Eigenvalue of rank 2 matrix Suppose $x$ and $y$ are two linearly independent nonzero vectors in $\mathbb{R}^n$. Then we know that the matrix $M = xy^T + yx^T$ is a rank 2 matrix. I seem to have made the observation that the two nontrivial eigenvalues of $M$ are given by $\lambda_{1,2} = x^Ty \pm \|x\|\|y\|$. For example if $x = \begin{bmatrix}a & b\end{bmatrix}^T$ and $x = \begin{bmatrix}c & d\end{bmatrix}^T$, then the characteristic polynomial is given by $${{s}^{2}}-\left( 2{{x}^{T}}y \right)\cdot s-{{\left( bc-ad \right)}^{2}}$$
and application of the quadratic formula verifies that discriminant part (under the square root) is given by: $4\left( {{a}^{2}}+{{b}^{2}} \right)\left( {{c}^{2}}+{{d}^{2}} \right)$ so the observation holds. I have tried some numeric computation for $n=3,4,5$ and the formula seems to work.
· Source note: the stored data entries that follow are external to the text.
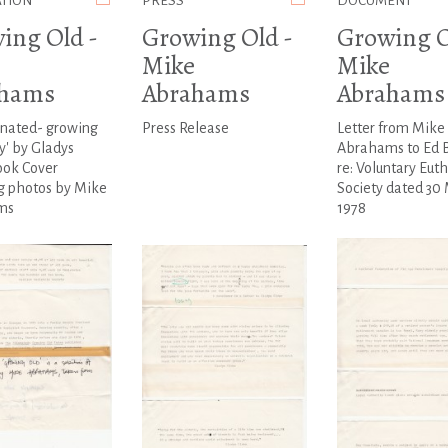
ATION
PRESS
DOCUMENT
ing Old -
Growing Old -
Growing O
Mike
Mike
ahams
Abrahams
Abrahams
enated- growing
Press Release
Letter from Mike
y' by Gladys
Abrahams to Ed 
ook Cover
re: Voluntary Eut
g photos by Mike
Society dated 30
ms
1978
But I haven't  been able to prove it. 
Approach one:
Write, 
\begin{align}
  \det \left( M-\lambda I \right) &=\det \left( x{{y}^{T}}+\underbrace{\left( -y{{x}^{T}}-\lambda I \right)}_{:=A} \right) \\ 
 & =-\left( 1+{{y}^{T}}{{\left( -y{{x}^{T}}-\lambda I \right)}^{-1}}x \right)\det \left( y{{x}^{T}}+\lambda I \right) \\ 
\end{align}
and try to use the lemma but that didn't take me anywhere. 
Approach two:
\begin{align}
  & Mv=x{{y}^{T}}v+y{{x}^{T}}v=\left( {{x}^{T}}y+\left\| x \right\|\left\| y \right\| \right)v \\ 
 & \Rightarrow x{{y}^{T}}v+y{{x}^{T}}v={{x}^{T}}yv+v\sqrt{{{x}^{T}}x{{y}^{T}}y} \\ 
\end{align}
and try to match the left and right hand side, but I couldn't get that to work either. 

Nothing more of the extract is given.